I have often thought that the carpet in my AS Symphony has been replaced in part but after reading your post I think maybe not. The carpet up the sides and the seat boxes is slightly different in pile and shade to that on the main floor. Maybe thats how they were?


----------



## MRW (Dec 10, 2008)

Hi Paul
the diferance that I am talking about is very obvious the dark areas are very dark ie charkold grey v light grey fleck pattern
I have wondered if a previous owner has had rubber mats oe rubber backed mats and the rubber has somehow come off onto the origional grey fleck carpet.


Mike


----------



## inkey-2008 (May 24, 2008)

Ask in a local carpet shop if they can fit new carpet to the van or DIY. Not difficult if you can remove the carpet for a pattern.

Andy


----------



## Allwightnow (Sep 9, 2009)

Hi Mike,

We have a '94 Trophy too and have exactly the same problem ... with as yet no answer. It is really strange how the change from light greyish blue to dark charcoal has occurred ... as yet we've drawn a blank with trying to clean it ... and are assuming it's some sort of chemical reaction ... who knows , maybe a dodgy batch of carpet in '94?

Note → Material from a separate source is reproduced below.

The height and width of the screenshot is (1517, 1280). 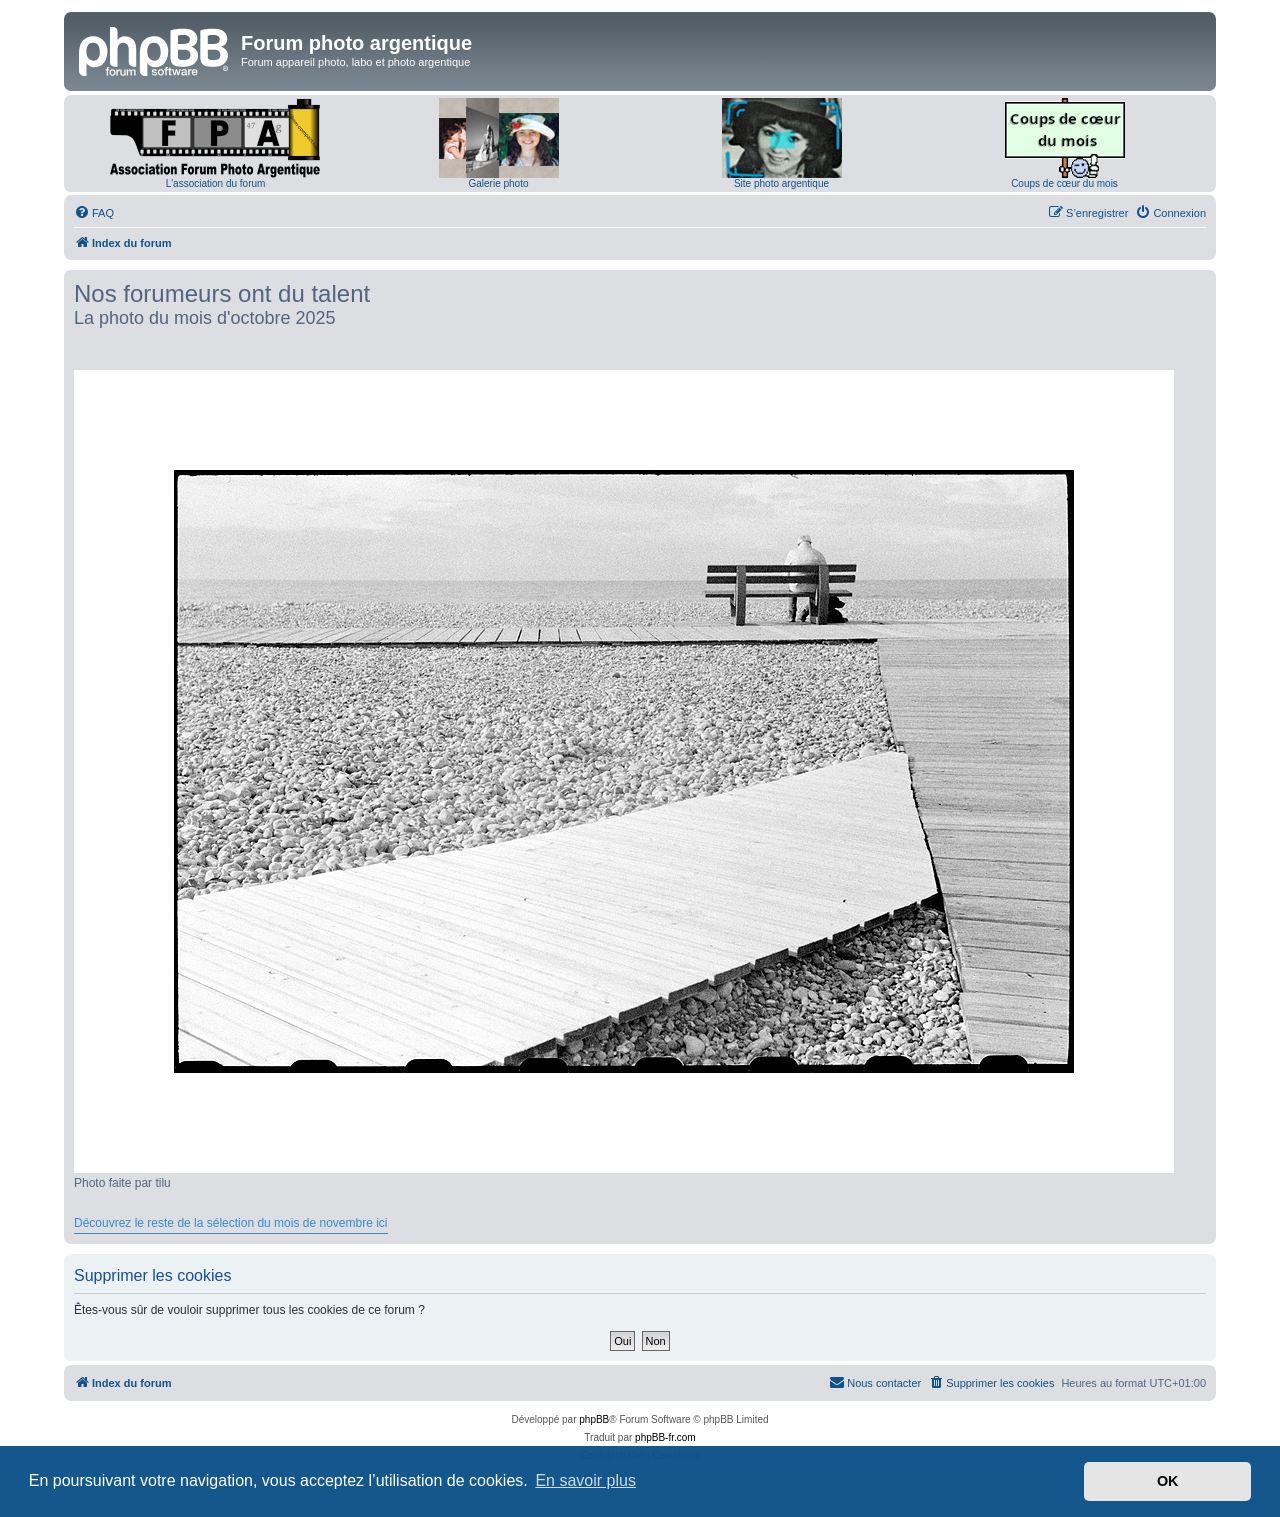 I want to click on phpBB-fr.com, so click(x=665, y=1437).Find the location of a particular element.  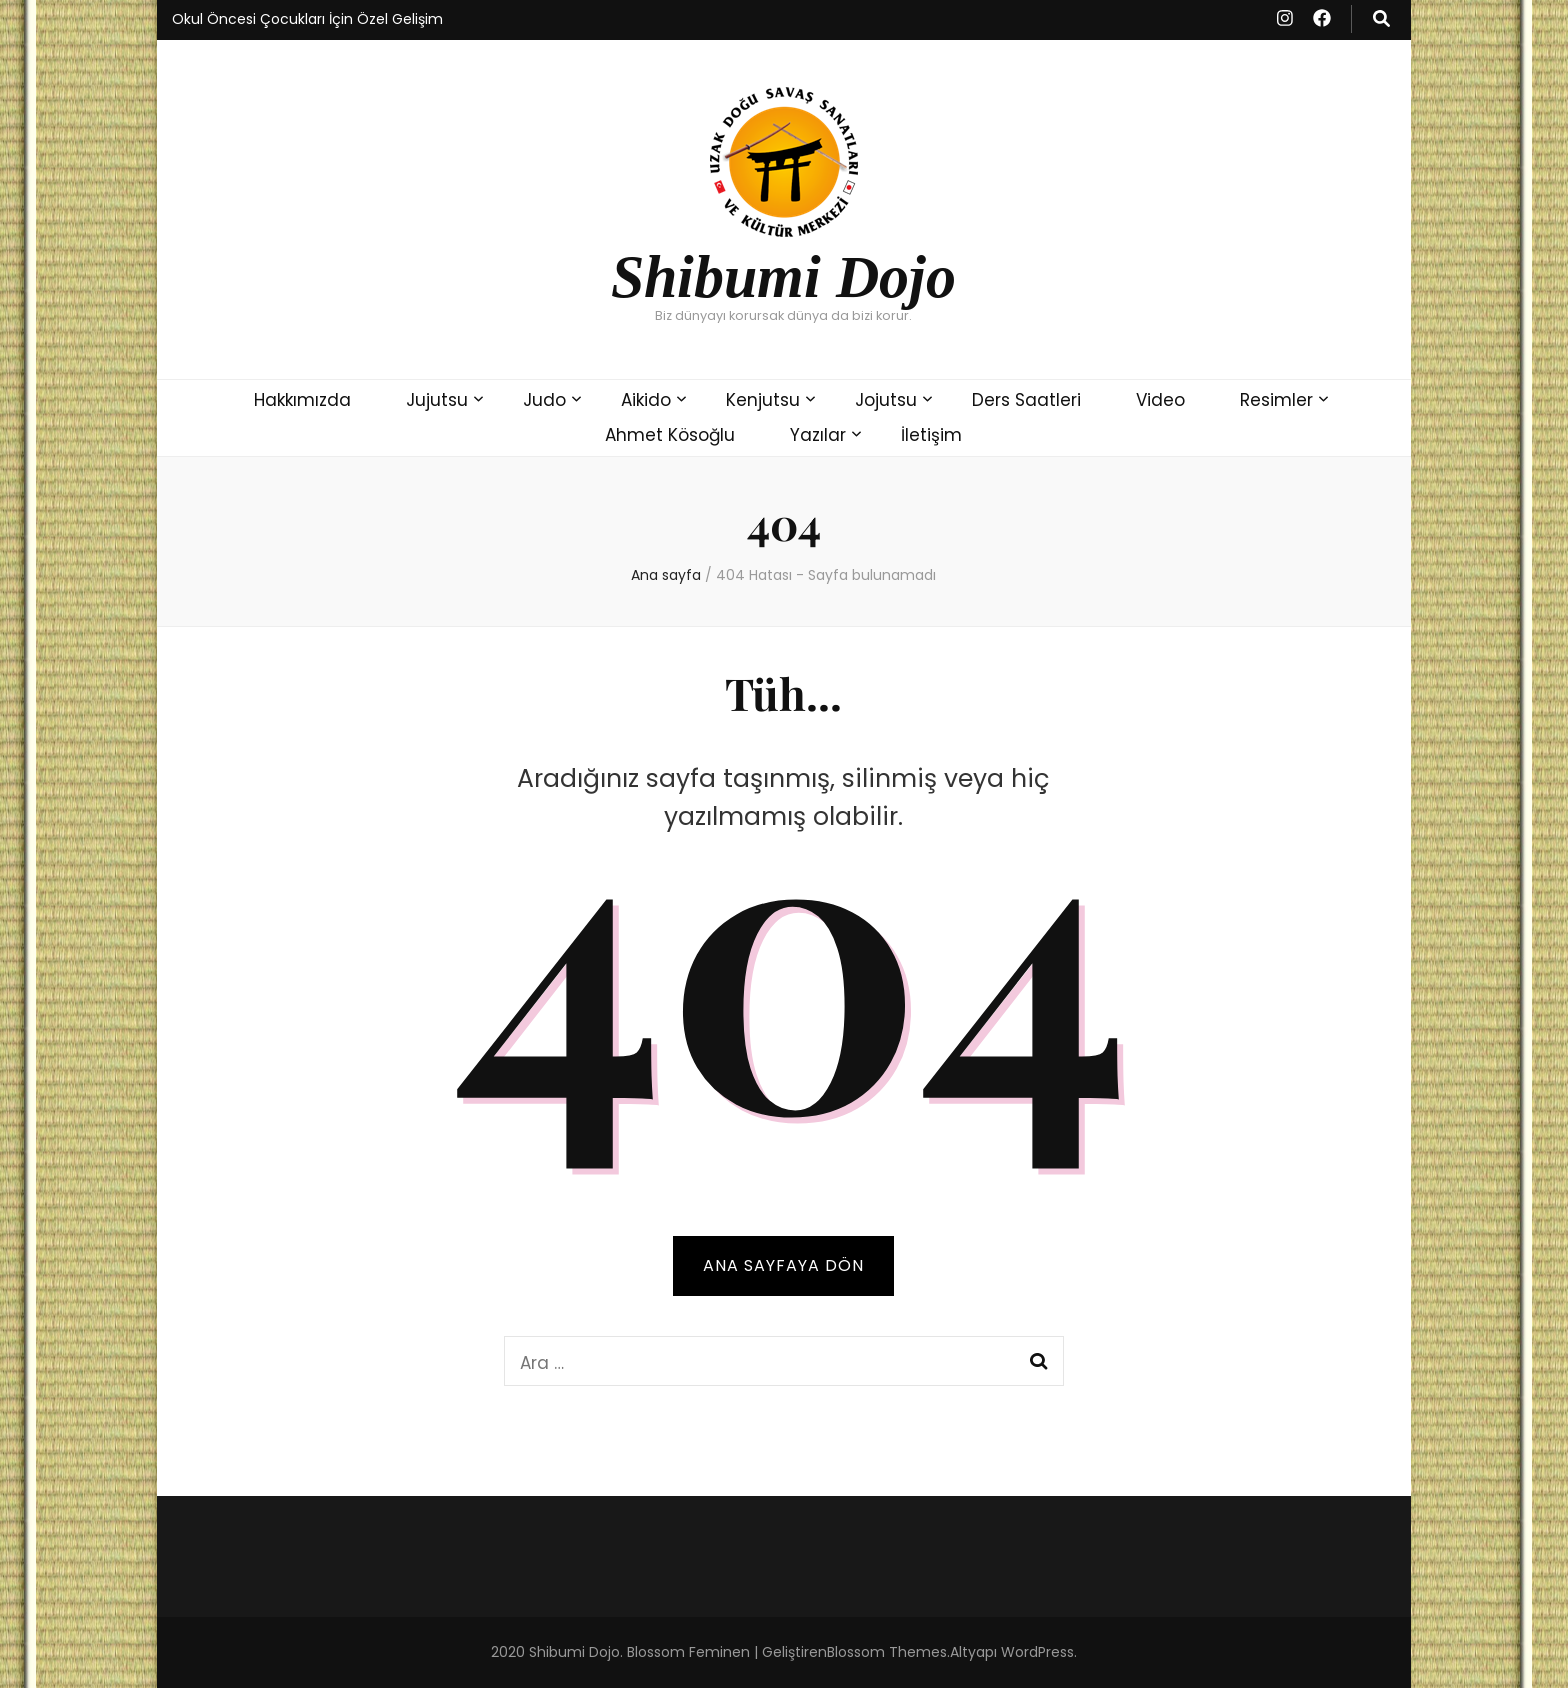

I'll watch out for any solutions with interest.

Tony.


----------



## rustydog321 (Dec 22, 2007)

Hi Mike
Google briantherugman.com You will find him very helpfull.
I have just had a set of removeable carpets to fit my m/home made by him and i am well pleased, i am sure he will find you a coulor match.

Mike


----------



## MRW (Dec 10, 2008)

Thanks Mike 
I have emailed Brian the rugman


----------